During the month of November, many facilities released new stud fees listings for 2009, many of which had dropped their fees by a considerable amount. Even the legendary Claiborne Farm, once home to Secretariat, decreased their stud fees by thirty percent. But it won’t be helping breeders who already paired off some of their broodmares before the fall in stud prices. As fewer buyers are able to pay top dollar for a number of horses, they have chosen to be more selective when purchasing a horse. This means that instead of buying five horses, they would rather use their budget to buy two horses of a higher quality. This reasoning does seem to be the best course of action, but is leading to a thoroughbred market that is flooded with horses and no-one to buy them.
Breeders are selling fewer horses and some cannot keep up with the cost of taking care of all their horses. Some breeders have been forced to sell off their best broodmares to make up costs and settle mounting bills. Those with weanlings and yearlings will be struggling in 2009 when it comes to selling their horses and breaking even on what they have spent in regard to stud fees.

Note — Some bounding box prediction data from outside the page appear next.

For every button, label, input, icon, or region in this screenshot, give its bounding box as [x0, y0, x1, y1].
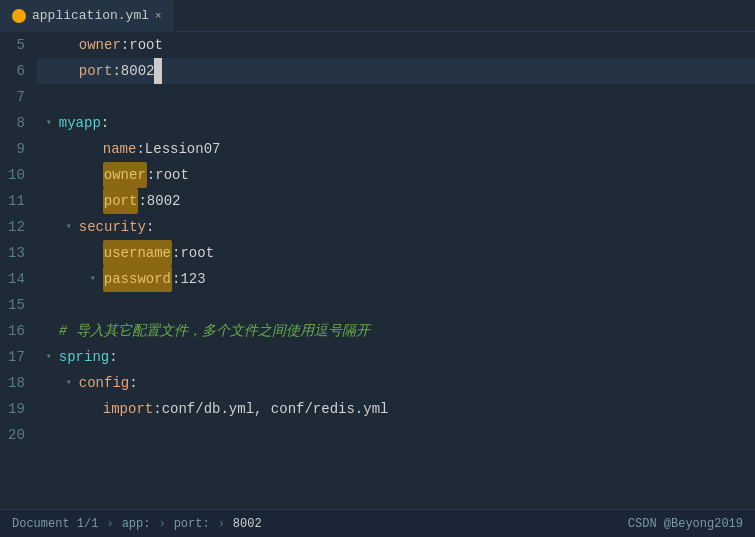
fold-icon[interactable]: ▾ [41, 349, 57, 365]
line-number: 5 [8, 32, 25, 58]
code-line: port: 8002 [37, 58, 755, 84]
line-number: 13 [8, 240, 25, 266]
token-key-cyan: spring [59, 344, 109, 370]
fold-icon[interactable]: ▾ [85, 271, 101, 287]
fold-icon [61, 63, 77, 79]
fold-icon [85, 167, 101, 183]
line-number: 6 [8, 58, 25, 84]
code-line: owner: root [37, 32, 755, 58]
line-number: 15 [8, 292, 25, 318]
token-punctuation: : [129, 370, 137, 396]
token-val-white: root [129, 32, 163, 58]
code-line: owner: root [37, 162, 755, 188]
token-hl-key: password [103, 266, 172, 292]
code-lines[interactable]: owner: rootport: 8002 ▾myapp:name: Lessi… [37, 32, 755, 509]
document-label: Document 1/1 [12, 517, 98, 531]
line-number: 10 [8, 162, 25, 188]
status-bar: Document 1/1 › app: › port: › 8002 CSDN … [0, 509, 755, 537]
code-line: name: Lession07 [37, 136, 755, 162]
code-line [37, 422, 755, 448]
token-hl-key: username [103, 240, 172, 266]
status-left: Document 1/1 › app: › port: › 8002 [12, 517, 262, 531]
close-icon[interactable]: × [155, 10, 162, 22]
breadcrumb-sep-1: › [106, 517, 113, 531]
code-line [37, 84, 755, 110]
fold-icon [41, 297, 57, 313]
token-punctuation: : [109, 344, 117, 370]
fold-icon [41, 427, 57, 443]
token-punctuation: : [146, 214, 154, 240]
tab-label: application.yml [32, 8, 149, 23]
token-val-white: 123 [180, 266, 205, 292]
code-line [37, 292, 755, 318]
token-punctuation: : [147, 162, 155, 188]
fold-icon[interactable]: ▾ [41, 115, 57, 131]
token-punctuation: : [101, 110, 109, 136]
code-line: ▾security: [37, 214, 755, 240]
token-punctuation: : [136, 136, 144, 162]
line-number: 14 [8, 266, 25, 292]
token-punctuation: : [138, 188, 146, 214]
line-number: 16 [8, 318, 25, 344]
line-number: 18 [8, 370, 25, 396]
token-comment-green: # 导入其它配置文件，多个文件之间使用逗号隔开 [59, 318, 370, 344]
token-key-orange: port [79, 58, 113, 84]
token-key-orange: import [103, 396, 153, 422]
code-line: # 导入其它配置文件，多个文件之间使用逗号隔开 [37, 318, 755, 344]
editor-area: 567891011121314151617181920 owner: rootp… [0, 32, 755, 509]
line-number: 17 [8, 344, 25, 370]
code-line: ▾config: [37, 370, 755, 396]
fold-icon[interactable]: ▾ [61, 219, 77, 235]
fold-icon [85, 193, 101, 209]
token-val-white: root [180, 240, 214, 266]
fold-icon [61, 37, 77, 53]
breadcrumb-1: app: [122, 517, 151, 531]
token-key-orange: owner [79, 32, 121, 58]
breadcrumb-3: 8002 [233, 517, 262, 531]
watermark: CSDN @Beyong2019 [628, 517, 743, 531]
code-container: 567891011121314151617181920 owner: rootp… [0, 32, 755, 509]
code-line: port: 8002 [37, 188, 755, 214]
code-line: username: root [37, 240, 755, 266]
token-val-white: 8002 [121, 58, 155, 84]
line-number: 7 [8, 84, 25, 110]
token-punctuation: : [172, 240, 180, 266]
line-number: 11 [8, 188, 25, 214]
token-punctuation: : [172, 266, 180, 292]
token-punctuation: : [112, 58, 120, 84]
breadcrumb-2: port: [174, 517, 210, 531]
line-number: 8 [8, 110, 25, 136]
breadcrumb-sep-2: › [158, 517, 165, 531]
code-line: ▾password: 123 [37, 266, 755, 292]
yaml-icon [12, 9, 26, 23]
line-number: 12 [8, 214, 25, 240]
token-punctuation: : [153, 396, 161, 422]
cursor [154, 58, 162, 84]
token-val-white: conf/db.yml, conf/redis.yml [162, 396, 389, 422]
line-number: 20 [8, 422, 25, 448]
fold-icon [85, 401, 101, 417]
token-val-white: 8002 [147, 188, 181, 214]
code-line: import: conf/db.yml, conf/redis.yml [37, 396, 755, 422]
code-line: ▾myapp: [37, 110, 755, 136]
token-key-orange: security [79, 214, 146, 240]
breadcrumb-sep-3: › [218, 517, 225, 531]
fold-icon [41, 89, 57, 105]
fold-icon [41, 323, 57, 339]
tab-application-yml[interactable]: application.yml × [0, 0, 175, 32]
fold-icon[interactable]: ▾ [61, 375, 77, 391]
token-val-white: Lession07 [145, 136, 221, 162]
tab-bar: application.yml × [0, 0, 755, 32]
fold-icon [85, 245, 101, 261]
token-hl-key: port [103, 188, 139, 214]
token-key-orange: config [79, 370, 129, 396]
code-line: ▾spring: [37, 344, 755, 370]
token-hl-key: owner [103, 162, 147, 188]
token-key-cyan: myapp [59, 110, 101, 136]
line-number: 9 [8, 136, 25, 162]
token-punctuation: : [121, 32, 129, 58]
token-val-white: root [155, 162, 189, 188]
token-key-orange: name [103, 136, 137, 162]
line-numbers: 567891011121314151617181920 [0, 32, 37, 509]
fold-icon [85, 141, 101, 157]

Even though the reduction in stud fees will help the horse trading economy, it has been suggested that less horses should be made available for sale, creating a greater demand and in so doing, stabilize the market. This will unfortunately take time, as there are only a handful of buyers that are able to keep up with the market prices. It is hoped that by the end of 2009 things will start to look a bit better for the breeding and trading industry. But it will be too late for some, who are already looking at ways to merely survive the economic crisis.